Be prepared for flooding
Flooding can happen any time in Calgary. Between May 15 and July 15 is when we likely to experience flooding. Historically this is when we receive our largest rainfalls.
Our priority when responding to flooding is public safety and the protection of critical infrastructure, vital community services, the environment and the economy.
Please note: We do not protect individual private property from flood risk. Property owners remain responsible for protecting their property.
To help limit the spread of COVID-19, we have included physical distancing considerations in our flood preparations. This includes:
- Taking COVID-19 considerations for evacuees should these supports be needed.
- Training extra staff so all critical positions have back-ups and additional support if needed.
- Planning for how crews and support services will maintain physical distancing during an emergency response.
While we can’t prevent flooding entirely, the best way to ease the added stress amid the COVID-19 pandemic is by taking simple steps now to be flood ready.
Flood preparation for homeowners
Reduce flood damage to your home and belongings
- Move valuables and documents out of your basement. If you need help:
- Check your downspouts, sump and backflow preventer valve as part of your regular home maintenance schedule.
- Direct downspouts away from home and your neighbour’s home.
- Have a sump pump and a back-up battery power source in case you lose power.
- Install a backflow preventer valve on your sewer pipes to prevent back-up in your basement.

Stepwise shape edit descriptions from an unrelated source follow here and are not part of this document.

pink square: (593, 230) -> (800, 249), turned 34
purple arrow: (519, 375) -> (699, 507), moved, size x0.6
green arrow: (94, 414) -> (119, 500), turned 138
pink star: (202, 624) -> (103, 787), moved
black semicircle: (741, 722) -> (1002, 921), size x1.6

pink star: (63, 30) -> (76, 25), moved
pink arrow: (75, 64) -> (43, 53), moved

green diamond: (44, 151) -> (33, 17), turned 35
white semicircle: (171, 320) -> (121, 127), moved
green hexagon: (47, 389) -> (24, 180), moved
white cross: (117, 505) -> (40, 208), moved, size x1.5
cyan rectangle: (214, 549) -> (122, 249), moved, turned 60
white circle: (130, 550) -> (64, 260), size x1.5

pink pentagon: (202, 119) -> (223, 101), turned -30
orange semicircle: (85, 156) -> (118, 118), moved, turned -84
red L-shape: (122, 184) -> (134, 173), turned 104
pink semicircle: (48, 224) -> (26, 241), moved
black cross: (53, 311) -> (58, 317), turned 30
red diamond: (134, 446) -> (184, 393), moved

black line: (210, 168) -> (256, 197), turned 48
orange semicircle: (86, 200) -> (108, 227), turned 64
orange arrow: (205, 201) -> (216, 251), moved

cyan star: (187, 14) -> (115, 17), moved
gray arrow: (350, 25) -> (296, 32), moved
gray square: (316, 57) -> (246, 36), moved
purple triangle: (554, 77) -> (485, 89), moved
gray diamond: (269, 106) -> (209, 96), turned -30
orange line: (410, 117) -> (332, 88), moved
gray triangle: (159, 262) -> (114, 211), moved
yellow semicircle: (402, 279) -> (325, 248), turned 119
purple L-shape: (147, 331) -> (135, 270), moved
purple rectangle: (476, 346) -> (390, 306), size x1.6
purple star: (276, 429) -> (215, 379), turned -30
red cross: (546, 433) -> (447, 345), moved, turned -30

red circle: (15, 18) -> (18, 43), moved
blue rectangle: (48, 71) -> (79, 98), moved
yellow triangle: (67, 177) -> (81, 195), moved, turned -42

- Ask your insurer about flood insurance and review coverage in the event you need to evacuate.
- If you’re finishing your basement use easy to clean materials in the event you are flooded with river water, groundwater or sewage.
- Find out about sandbags or other temporary barriers.
Prepare your family in case you need to leave your home quickly
As part of your personal flood preparations during this COVID-19 pandemic, we are encouraging Calgarians to review their emergency plans.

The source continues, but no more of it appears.